During the second week of American Cheese Month, we’re tipping our hat to the goat ladies – the pioneers of goat-cheese making whose names are whispered in reverent tones among the cheese community. Names like Keehn, Schad and Fondiller – by which we mean Laini Fondilier of Lazy Lady Farm in Vermont. Colleen was lucky enough to snare a sample of Fondiller’s cheekily named Barick Obama almost five years on the eve of the president’s inauguration, but I hadn’t been able to locate any in my neck of the woods until last month, when the Cheese Shop at France 44 sold me its last tiny wedge of Tomme Delay. Yes, Fondiller obviously loves political puns, and though my views run about 180 degrees from this cheese’s namesake, I’d still vote for it in a cheese election.

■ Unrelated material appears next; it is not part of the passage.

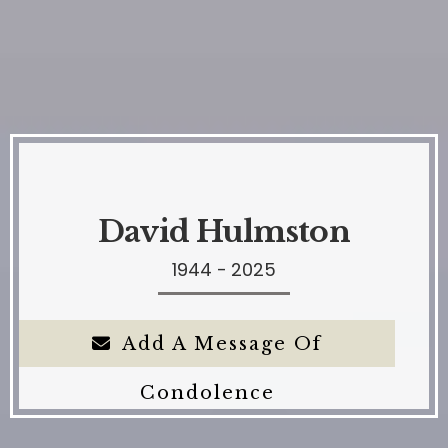
David Hulmston
1944 - 2025
Add A Message Of
Condolence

A raw-milk, natural-rind hunk of a cheese, Tomme Delay starts off with a salty kick – it may be too strong for some, but I love salt almost as much as I love sugar, so it works for me. Later, the cheese’s milkiness cuts through the palate, followed by a few notes of slight stony must. I didn’t detect any tell-tale barnyard flavor, which is so common with goat-milk cheeses, in my Tomme Delay, but it has a sense of cragginess that distinguishes it from your typical clean chevre.
Though Tomme Delay definitely is partisan by name, its nature covers both sides of the aisle – the wine aisle, that is. Equally at home with a dry white or light- to medium-bodied red, the cheese acts as a solid cheeseboard anchor or a light snacker. Though these days, perhaps its sister cheese, Fil-A-Buster, is a more appropriate choice.